En esa narración los eventos van y vienen. Y conforme leemos, vemos primero sus acercamientos adolescentes que nos permiten vislumbrar la ciudad de Lima en los encuentros furtivos que mantiene con distintos jóvenes. Sin embargo, el paisaje urbano es de tan escaso espesor como la llaneza verbal con que lo presenta. Aquí algunos ejemplos: «casas chatas y disímiles», «basura acumulada en las esquinas de las vías principales», «construcciones incompletas y arbitrarias», «pasillos alfombrados de rojo, puertas de falsa caoba», «desayunamos jamón, tocino, huevos, pan francés, un café muy negro y jugo de piña: doce soles la porción», «balcones, cafés con las sillas y mesas ocupando la vereda, taxis y transeúntes entremezclados» (esta última es una descripción del centro de Arequipa) y demás generalidades sin calor ni frío ni humedad ni garúa ni nevada ni mayor inventiva. En pocas palabras, un estilo repetidamente simple dentro de lo que alguien ha llamado «querer ser honesto».

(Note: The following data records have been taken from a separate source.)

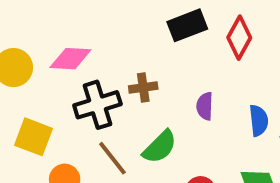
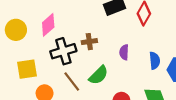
pink diamond: (70, 59) -> (48, 25), turned -45
yellow square: (33, 137) -> (27, 69), turned -30

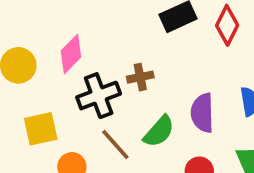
purple semicircle: (124, 52) -> (202, 113), moved, size x1.5

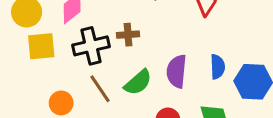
yellow square: (41, 129) -> (41, 46), moved

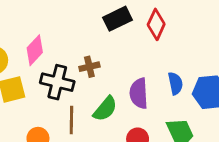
black cross: (91, 46) -> (57, 82), turned 36
brown line: (100, 89) -> (71, 120), turned 44

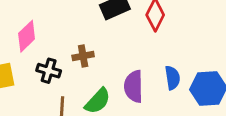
black cross: (57, 82) -> (49, 71), size x0.7

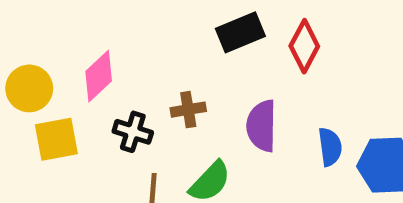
purple semicircle: (134, 86) -> (262, 126), moved

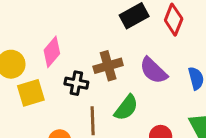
brown cross: (188, 110) -> (108, 66), size x1.4
purple semicircle: (262, 126) -> (153, 71), turned -40

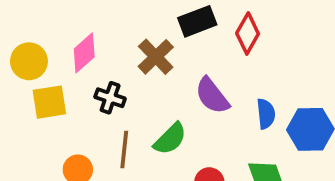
brown cross: (108, 66) -> (156, 57), moved, turned -36

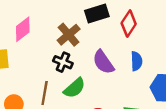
black cross: (110, 98) -> (63, 62), moved
blue semicircle: (266, 114) -> (136, 61), moved

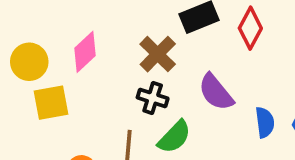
blue semicircle: (136, 61) -> (265, 122), moved

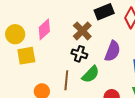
purple semicircle: (216, 92) -> (113, 51), turned -120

Y así las experiencias homosexuales de este narrador se suceden una tras otra, sin variación de tonalidad ni tensión dramática. Porque, aunque estén nominalmente sobre fuego (por el título, digo) aquí en verdad no hay fuego, sino una página tras otra y otra más, quizá reclamándolo, literalmente.

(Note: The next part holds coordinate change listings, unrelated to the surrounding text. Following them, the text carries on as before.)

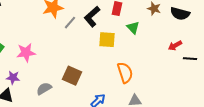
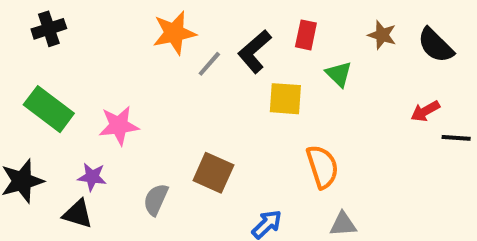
black semicircle: (180, 14) -> (436, 45), turned 30
gray semicircle: (44, 89) -> (156, 200), turned -35

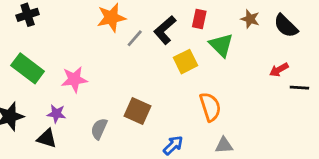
green triangle: (339, 74) -> (221, 45), size x1.4
yellow square: (285, 99) -> (186, 62), turned -30

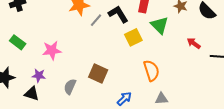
black L-shape: (165, 30) -> (118, 14), turned 100
green rectangle: (28, 68) -> (18, 42), size x0.7
red arrow: (279, 70) -> (194, 43), moved, turned 64

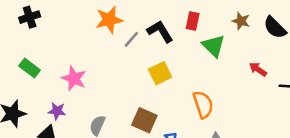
yellow square: (133, 37) -> (160, 73), moved
pink star: (52, 50) -> (74, 78), turned 30
brown square: (98, 74) -> (144, 120), moved

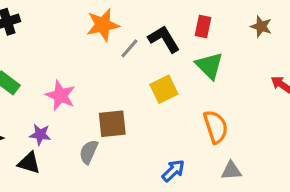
green triangle: (214, 46) -> (209, 66), moved
brown square: (144, 120) -> (112, 124), moved, turned -30

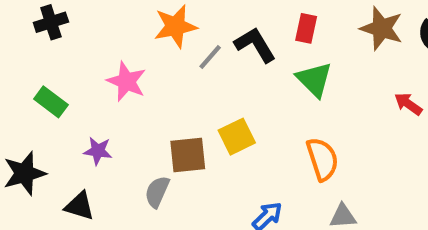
brown star: (261, 26) -> (382, 28), size x1.5
yellow square: (164, 89) -> (237, 137), moved
pink star: (60, 95) -> (126, 81), moved
purple star: (40, 135) -> (98, 151), moved

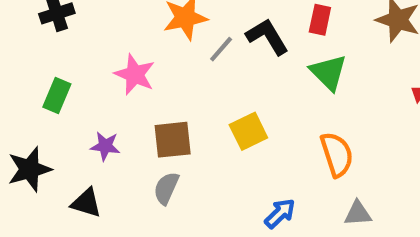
green rectangle: (51, 102) -> (57, 96), turned 76
brown square: (188, 155) -> (173, 140), moved

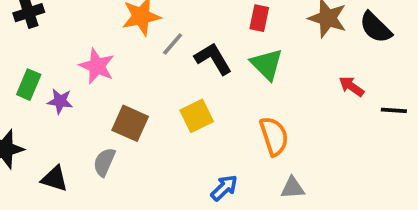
black L-shape: (267, 37) -> (213, 59), moved
brown square: (173, 140) -> (130, 123), turned 30
purple star: (105, 146) -> (60, 101), moved
gray semicircle: (166, 188) -> (104, 162), moved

Muy lejos este libro de los versos de Luis Cernuda de los que toma el título: «Su vida ya puede excusarse,/ porque ha muerto del todo;/ su trabajo ahora cuenta,/ domesticado para el mundo de ellos,/ como otro objeto vano,/ otro ornamento inútil;/ y tú cobarde, mudo/ te despediste ahí, como el que asiente,/ más allá de la muerte, a la injusticia.// Mejor la destrucción, el fuego».

No dudamos que los actuales editores de Random House seguirán publicando las historias de José Carlos Yrigoyen, ya que algún público tendrán predilección por su facilismo y su «mudez» literaria, para parafrasear a Cernuda. Y es que los churros embolsados siempre tendrán su demanda.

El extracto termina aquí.